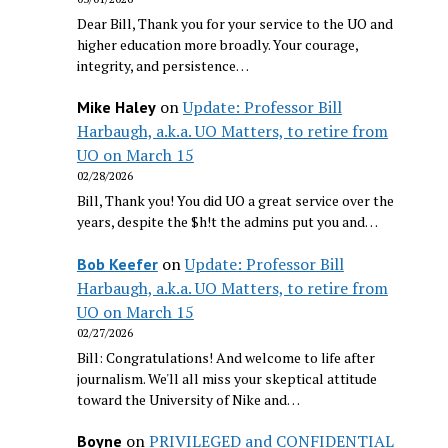
Dear Bill, Thank you for your service to the UO and
higher education more broadly. Your courage,
integrity, and persistence…
on
Update: Professor Bill
Mike Haley
Harbaugh, a.k.a. UO Matters, to retire from
UO on March 15
02/28/2026
Bill, Thank you! You did UO a great service over the
years, despite the $h!t the admins put you and…
on
Update: Professor Bill
Bob Keefer
Harbaugh, a.k.a. UO Matters, to retire from
UO on March 15
02/27/2026
Bill: Congratulations! And welcome to life after
journalism. We'll all miss your skeptical attitude
toward the University of Nike and…
on
PRIVILEGED and CONFIDENTIAL
Boyne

Exercise brief:
Leave out the images and copy all remaining data word for word.

Expected output:
Dear Bill, Thank you for your service to the UO and
higher education more broadly. Your courage,
integrity, and persistence…
on
Update: Professor Bill
Mike Haley
Harbaugh, a.k.a. UO Matters, to retire from
UO on March 15
02/28/2026
Bill, Thank you! You did UO a great service over the
years, despite the $h!t the admins put you and…
on
Update: Professor Bill
Bob Keefer
Harbaugh, a.k.a. UO Matters, to retire from
UO on March 15
02/27/2026
Bill: Congratulations! And welcome to life after
journalism. We'll all miss your skeptical attitude
toward the University of Nike and…
on
PRIVILEGED and CONFIDENTIAL
Boyne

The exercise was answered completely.